Furthermore, he claimed that members would conduct one-on-one reviews with those who have "many doubts" and those whom they deem as not being able to accept their teachings.

Not allowed to be too close to other students

He also claimed that students of the bible study sessions are separated once they "become too close", "for fear of [them] challenging [the members] and becoming hard to manage".

He said they were "not allowed to exchange numbers among the students or have any spiritual discussions" during the classes.

In fact, Chen claimed members of the organisation would separate students into different groups so "they will not have friends within the group and will only consult the teacher and make the teacher their confidant".

He even said some members would pretend to be new students and tell on the students whom they thought were disobeying the teachers.

Chen said the teachers want the students to be "more and more emotionally dependent on them" so the students will be "more emotionally invested and not want to escape".

Doesn't want others to know of their existence

In addition, Chen said the members of the organisation do not want the people around the students to know that they were attending the bible study.

He said they were expected to put "the study of God’s Word" before everything else.

In addition, he said students were requested over time to skip cell groups and family dinners, or any social events like company dinners if possible, unless it was work-related.

"It is our suspicion that they will not hesitate to lie about [their] personal lives in order to build closer bonds with you so as to recruit and retain members, as they do not consider it lying when they are doing God's work."

Hard to extricate oneself from the sessions

Chen added that the teachers of the bible studies would not reveal their organisation till the course is over in order to retain the new students they roped in.

Some people, he claimed, only learnt of the organisation "after a year or 18 months" from the time they first started attending the sessions.

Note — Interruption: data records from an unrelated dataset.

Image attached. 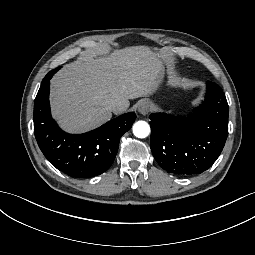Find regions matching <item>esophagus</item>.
<instances>
[{
	"mask_svg": "<svg viewBox=\"0 0 255 255\" xmlns=\"http://www.w3.org/2000/svg\"><path fill=\"white\" fill-rule=\"evenodd\" d=\"M150 105H149V102L147 100H143L140 102L139 104V108H138V111L140 114L142 115H146L150 112Z\"/></svg>",
	"mask_w": 255,
	"mask_h": 255,
	"instance_id": "obj_1",
	"label": "esophagus"
}]
</instances>
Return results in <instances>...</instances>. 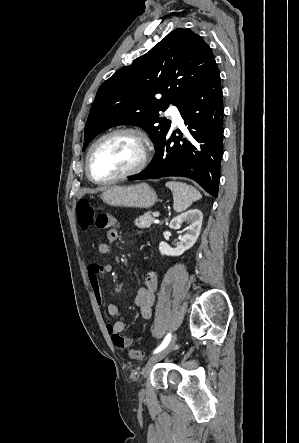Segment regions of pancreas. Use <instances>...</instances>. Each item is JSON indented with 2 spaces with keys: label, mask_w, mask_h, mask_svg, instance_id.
Here are the masks:
<instances>
[{
  "label": "pancreas",
  "mask_w": 299,
  "mask_h": 443,
  "mask_svg": "<svg viewBox=\"0 0 299 443\" xmlns=\"http://www.w3.org/2000/svg\"><path fill=\"white\" fill-rule=\"evenodd\" d=\"M153 223H154V218L151 216V212H146L145 214H143L142 216H140L135 220V224L139 228L143 229L150 228Z\"/></svg>",
  "instance_id": "pancreas-1"
}]
</instances>
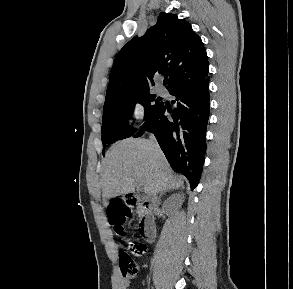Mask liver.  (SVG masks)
Listing matches in <instances>:
<instances>
[{
  "mask_svg": "<svg viewBox=\"0 0 293 289\" xmlns=\"http://www.w3.org/2000/svg\"><path fill=\"white\" fill-rule=\"evenodd\" d=\"M150 197L155 193L184 184L182 177L174 176L159 145L146 139L128 138L107 152L102 172L103 199L129 194L136 184Z\"/></svg>",
  "mask_w": 293,
  "mask_h": 289,
  "instance_id": "1",
  "label": "liver"
}]
</instances>
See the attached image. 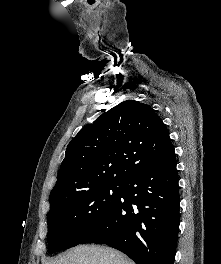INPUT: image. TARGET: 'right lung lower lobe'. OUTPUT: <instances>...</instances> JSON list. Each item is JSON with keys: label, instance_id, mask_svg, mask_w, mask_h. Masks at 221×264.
Segmentation results:
<instances>
[{"label": "right lung lower lobe", "instance_id": "1", "mask_svg": "<svg viewBox=\"0 0 221 264\" xmlns=\"http://www.w3.org/2000/svg\"><path fill=\"white\" fill-rule=\"evenodd\" d=\"M180 196L175 154L123 182L112 211L79 244L102 243L136 264H173Z\"/></svg>", "mask_w": 221, "mask_h": 264}]
</instances>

Many will stay on by that time as they are "probably brainwashed", he said.

Chen said while most would think they are "strong and won't waver", the members of the organisation "can be very convincing and powerful if (one is) not careful".

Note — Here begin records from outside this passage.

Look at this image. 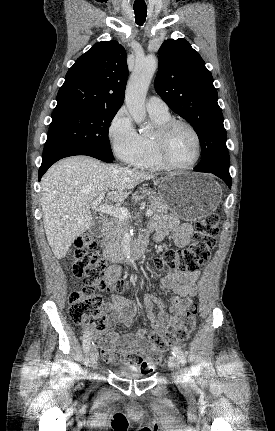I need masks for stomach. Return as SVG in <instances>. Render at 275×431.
Masks as SVG:
<instances>
[{
  "mask_svg": "<svg viewBox=\"0 0 275 431\" xmlns=\"http://www.w3.org/2000/svg\"><path fill=\"white\" fill-rule=\"evenodd\" d=\"M159 196L177 216L196 221L215 211L221 199V188L209 175L173 173L163 178Z\"/></svg>",
  "mask_w": 275,
  "mask_h": 431,
  "instance_id": "stomach-1",
  "label": "stomach"
}]
</instances>
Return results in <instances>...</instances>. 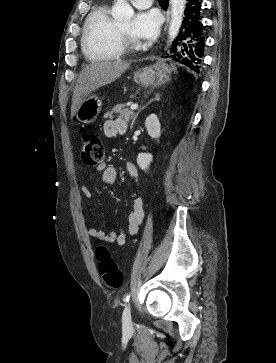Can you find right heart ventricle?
Segmentation results:
<instances>
[{"instance_id": "e07e8e85", "label": "right heart ventricle", "mask_w": 276, "mask_h": 363, "mask_svg": "<svg viewBox=\"0 0 276 363\" xmlns=\"http://www.w3.org/2000/svg\"><path fill=\"white\" fill-rule=\"evenodd\" d=\"M117 23L107 5L94 9L86 19L81 44L86 57L93 61L113 60L123 53L116 39Z\"/></svg>"}]
</instances>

He said: "Everything they say seemed to be backed up by scriptures and you can't argue with them because only they tell you it is a secret given to them by God and you will know at the right time."

Teachers will try to get close to the students and gain their trust

He also said the members will "start to be very personal" in order to gain the students' trust, such as inviting students to their homes, and telling the students that they did not do the same for other students, in order to make them feel "special".

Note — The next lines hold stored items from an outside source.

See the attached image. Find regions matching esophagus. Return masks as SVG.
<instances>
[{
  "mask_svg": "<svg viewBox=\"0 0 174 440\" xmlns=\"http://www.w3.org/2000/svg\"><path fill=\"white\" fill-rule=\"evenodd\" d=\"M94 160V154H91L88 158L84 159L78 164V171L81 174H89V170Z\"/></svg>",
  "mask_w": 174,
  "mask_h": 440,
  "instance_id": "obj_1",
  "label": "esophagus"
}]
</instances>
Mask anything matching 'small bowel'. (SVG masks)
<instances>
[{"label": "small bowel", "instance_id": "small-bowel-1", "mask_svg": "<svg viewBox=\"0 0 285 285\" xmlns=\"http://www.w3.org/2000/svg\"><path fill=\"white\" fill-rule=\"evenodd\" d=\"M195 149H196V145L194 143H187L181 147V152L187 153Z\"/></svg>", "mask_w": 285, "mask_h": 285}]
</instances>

In addition, he claimed the teachers would meet with the students regularly in order to ease themselves into the latter's lives.

He said: "They will target your vulnerabilities after getting to know you."

He further claimed that many teachers told them that if not for the "Revealed Word" — a term Chen explained to refer to revelation from God — they would have "committed suicide, became crazy, or found life (to be) meaningless".

Started having suspicions when he saw news on SCJ

Chen told Mothership he realised the bible studies he had been attending was a cult when he saw the news on SCJ, and thought their teachings and recruitment methods were similar to what he had experienced.

He said: "I had my suspicions because this organisation was being very secretive and how their teachings are always about the same point."

Chen has since stopped going for the classes in February 2020, and is simply attending services and activities at his own church.